* _Your goal_: What you produce should be every line from the data that includes "Giày".

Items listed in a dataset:
══════════

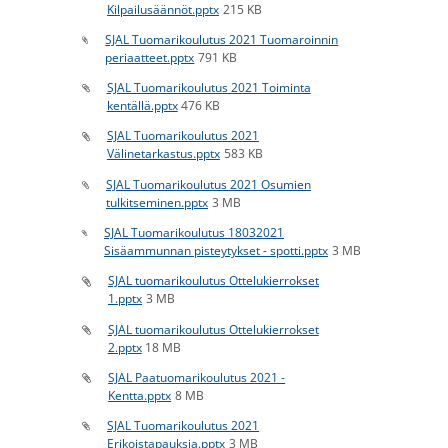
Kilpailusäännöt.pptx
215 KB
SJAL Tuomarikoulutus 2021 Tuomaroinnin
periaatteet.pptx
791 KB
SJAL Tuomarikoulutus 2021 Toiminta
kentällä.pptx
476 KB
SJAL Tuomarikoulutus 2021
Välinetarkastus.pptx
583 KB
SJAL Tuomarikoulutus 2021 Osumien
tulkitseminen.pptx
3 MB
SJAL Tuomarikoulutus 18032021
Sisäammunnan pisteytykset - spotti.pptx
3 MB
SJAL tuomarikoulutus Ottelukierrokset
1.pptx
3 MB
SJAL tuomarikoulutus Ottelukierrokset
2.pptx
18 MB
SJAL Paatuomarikoulutus 2021 -
Kentta.pptx
8 MB
SJAL Tuomarikoulutus 2021
Erikoistapauksia.pptx
3 MB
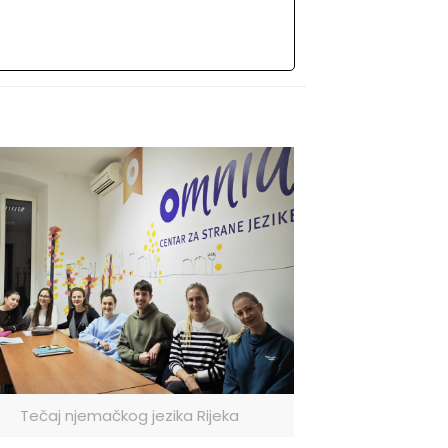
Tečaj njemačkog jezika Rijeka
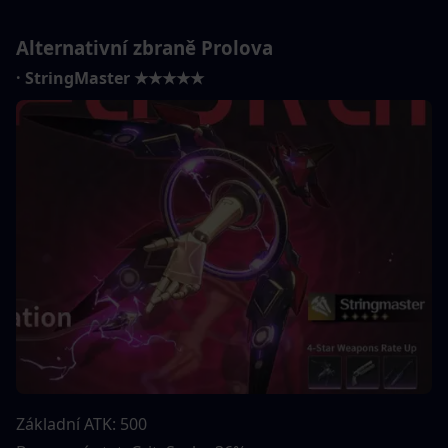
Alternativní zbraně Prolova
· StringMaster ★★★★★
Základní ATK: 500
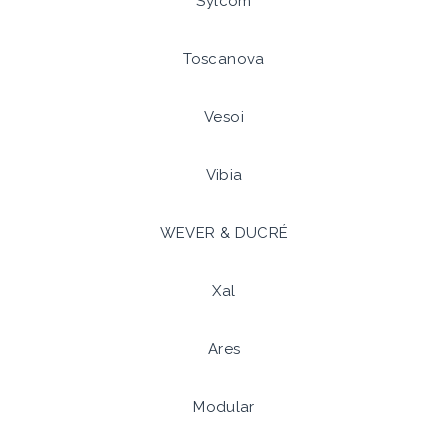
Sylcom
Toscanova
Vesoi
Vibia
WEVER & DUCRÉ
Xal
Ares
Modular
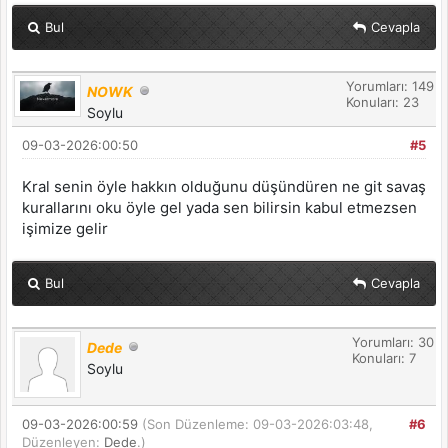
Bul
Cevapla
Yorumları: 149
NOWK
Konuları: 23
Soylu
09-03-2026:00:50
#5
Kral senin öyle hakkın olduğunu düşündüren ne git savaş
kurallarını oku öyle gel yada sen bilirsin kabul etmezsen
işimize gelir
Bul
Cevapla
Yorumları: 30
Dede
Konuları: 7
Soylu
09-03-2026:00:59
(Son Düzenleme: 09-03-2026:03:48,
#6
Düzenleyen:
Dede
.)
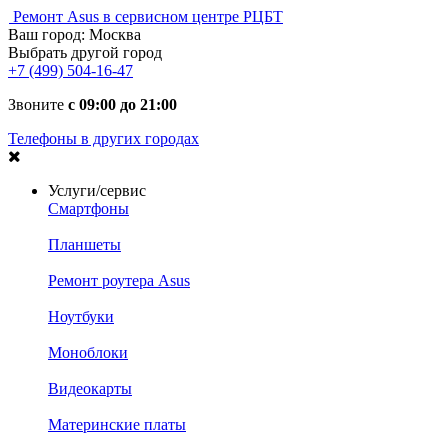
Ремонт Asus в сервисном центре РЦБТ
Ваш город:
Москва
Выбрать другой город
+7 (499) 504-16-47
Звоните
с 09:00 до 21:00
Телефоны в других городах
Услуги/сервис
Смартфоны
Планшеты
Ремонт роутера Asus
Ноутбуки
Моноблоки
Видеокарты
Материнские платы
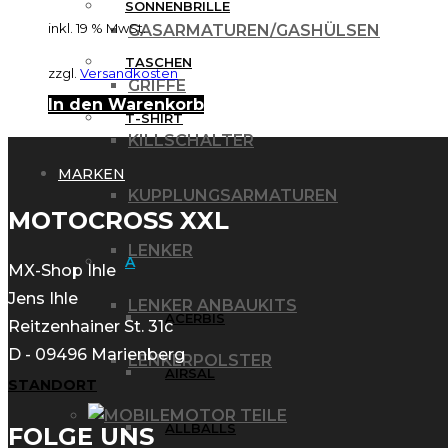
SONNENBRILLE
inkl. 19 % MwSt.
GASARMATUREN/GASHÜLSEN
TASCHEN
zzgl.
Versandkosten
GRIFFE
In den Warenkorb
T-SHIRT
KILLSCHALTER
MARKEN
KUPPLUNGSARMATUREN
MOTOCROSS XXL
LENKER
A
MX-Shop Ihle
Jens Ihle
LENKER ANBAUKITS
ACERBIS
Reitzenhainer St. 31c
D - 09496 Marienberg
LENKERPOLSTER
AIRSAL
STANDORT
MOTOR TEILE
ALLBALLS
FOLGE UNS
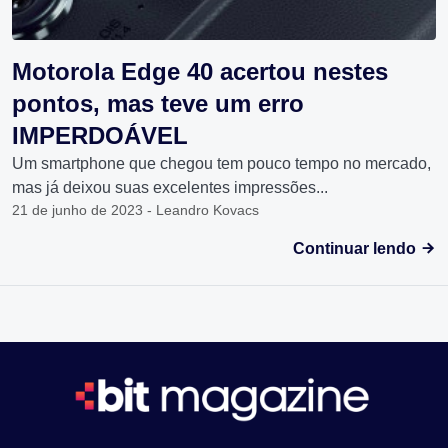
Motorola Edge 40 acertou nestes
pontos, mas teve um erro
IMPERDOÁVEL
Um smartphone que chegou tem pouco tempo no mercado,
mas já deixou suas excelentes impressões...
21 de junho de 2023 - Leandro Kovacs
Continuar lendo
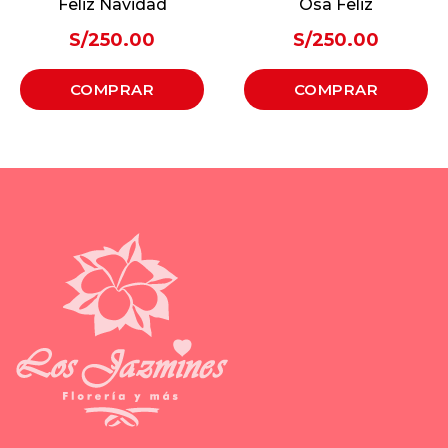
Feliz Navidad
Osa Feliz
S/
250.00
S/
250.00
COMPRAR
COMPRAR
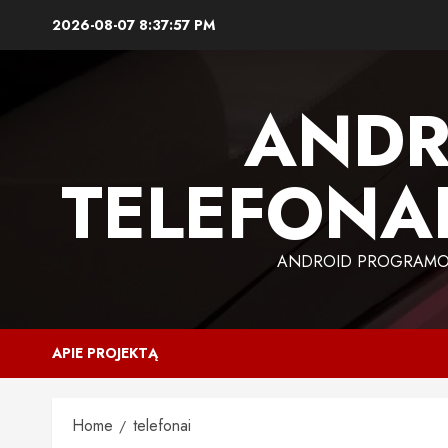
Skip
2026-08-07
8:37:58 PM
to
content
ANDR
TELEFONAI
ANDROID PROGRAMOS,
APIE PROJEKTĄ
Home
telefonai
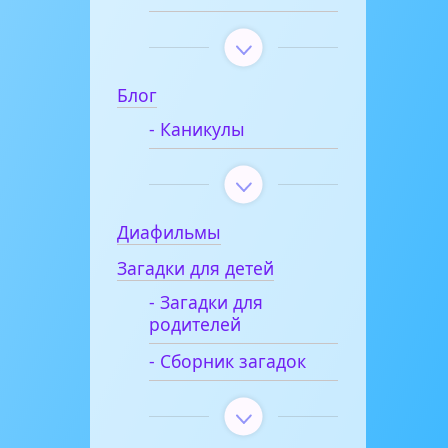
Блог
- Каникулы
Диафильмы
Загадки для детей
- Загадки для
родителей
- Сборник загадок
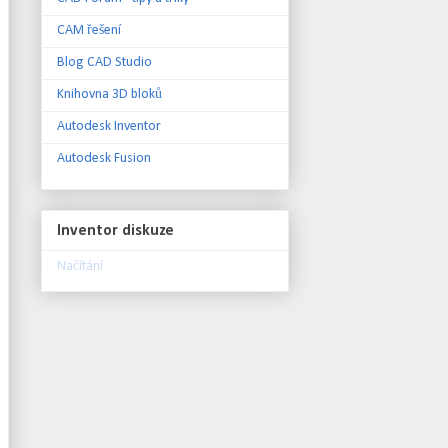
CAM řešení
Blog CAD Studio
Knihovna 3D bloků
Autodesk Inventor
Autodesk Fusion
Inventor diskuze
Načítání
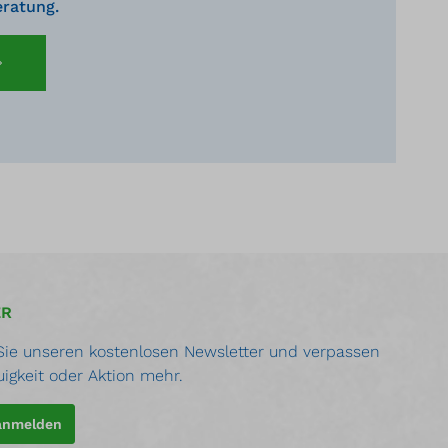
eratung.
ER
ie unseren kostenlosen Newsletter und verpassen
uigkeit oder Aktion mehr.
 anmelden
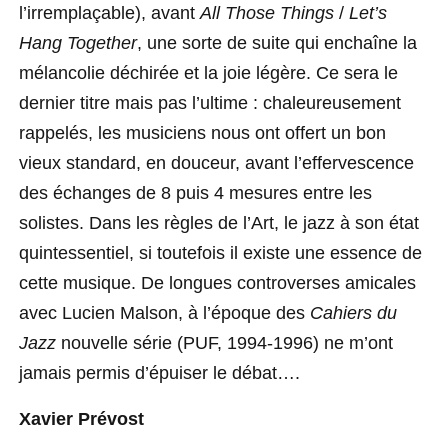
l’irremplaçable), avant
All Those Things
/
Let’s
Hang Together
, une sorte de suite qui enchaîne la
mélancolie déchirée et la joie légère. Ce sera le
dernier titre mais pas l’ultime : chaleureusement
rappelés, les musiciens nous ont offert un bon
vieux standard, en douceur, avant l’effervescence
des échanges de 8 puis 4 mesures entre les
solistes. Dans les règles de l’Art, le jazz à son état
quintessentiel, si toutefois il existe une essence de
cette musique. De longues controverses amicales
avec Lucien Malson, à l’époque des
Cahiers du
Jazz
nouvelle série (PUF, 1994-1996) ne m’ont
jamais permis d’épuiser le débat….
Xavier Prévost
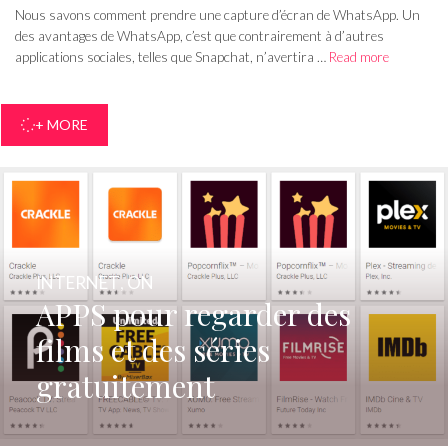
Nous savons comment prendre une capture d’écran de WhatsApp. Un
des avantages de WhatsApp, c’est que contrairement à d’autres
applications sociales, telles que Snapchat, n’avertira …
Read more
+ MORE
INTERNET
,
ON
APPS pour regarder des
films et des séries
gratuitement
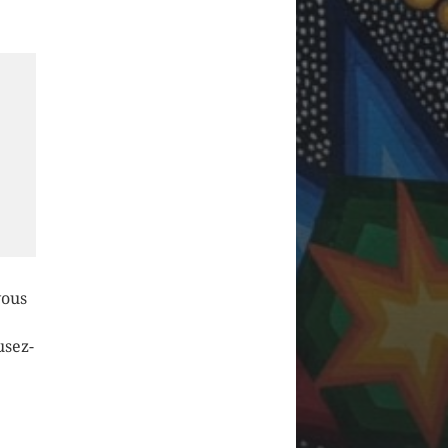
vous
usez-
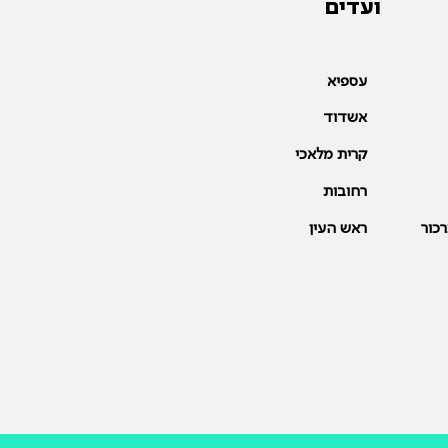
ועדים
עספיא
אשדוד
קרית מלאכי
רחובות
כור
ראש העין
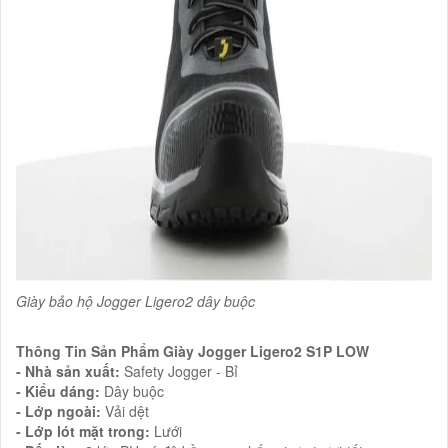
Giày bảo hộ Jogger Ligero2 dây buộc
Thông Tin Sản Phẩm Giày Jogger Ligero2 S1P LOW
- Nhà sản xuất:
Safety Jogger - Bỉ
- Kiểu dáng:
Dây buộc
- Lớp ngoài:
Vải dệt
- Lớp lót mặt trong:
Lưới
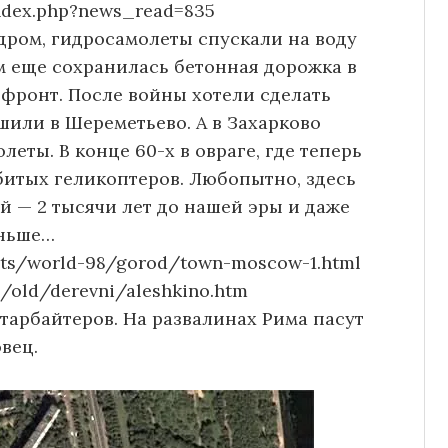
index.php?news_read=835
дром, гидросамолеты спускали на воду
м еще сохранилась бетонная дорожка в
 фронт. После войны хотели сделать
шили в Шереметьево. А в Захарково
еты. В конце 60-х в овраге, где теперь
битых геликоптеров. Любопытно, здесь
 — 2 тысячи лет до нашей эры и даже
ньше…
ects/world-98/gorod/town-moscow-1.html
ru/old/derevni/aleshkino.htm
старбайтеров. На развалинах Рима пасут
вец.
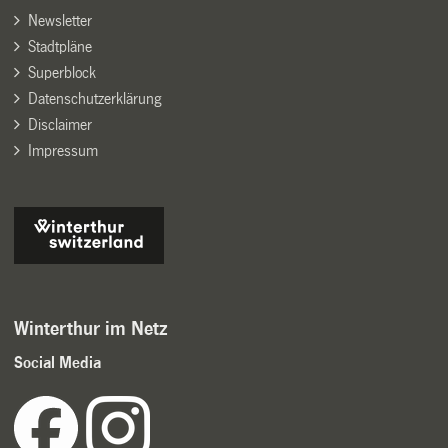
Newsletter
Stadtpläne
Superblock
Datenschutzerklärung
Disclaimer
Impressum
Winterthur im Netz
Social Media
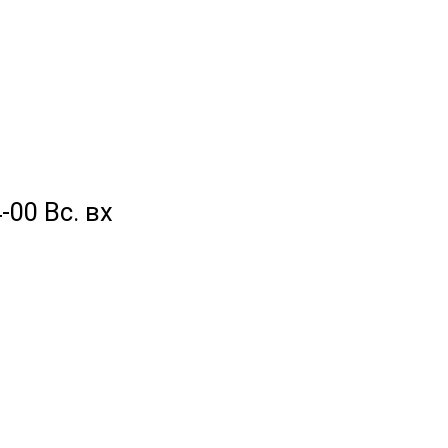
-00 Вс. вх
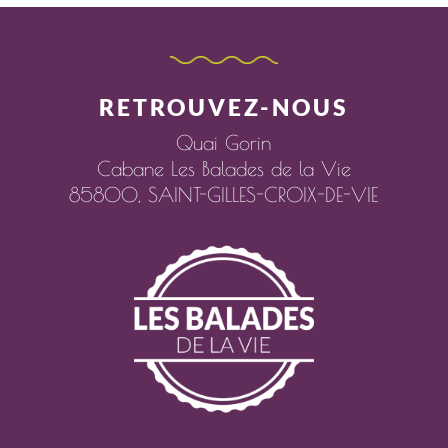
RETROUVEZ-NOUS
Quai Gorin
Cabane Les Balades de la Vie
85800,
SAINT-GILLES-CROIX-DE-VIE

══════════

* _Finished task_:
Giày bảo hộ Jogger Ligero2 dây buộc
Thông Tin Sản Phẩm Giày Jogger Ligero2 S1P LOW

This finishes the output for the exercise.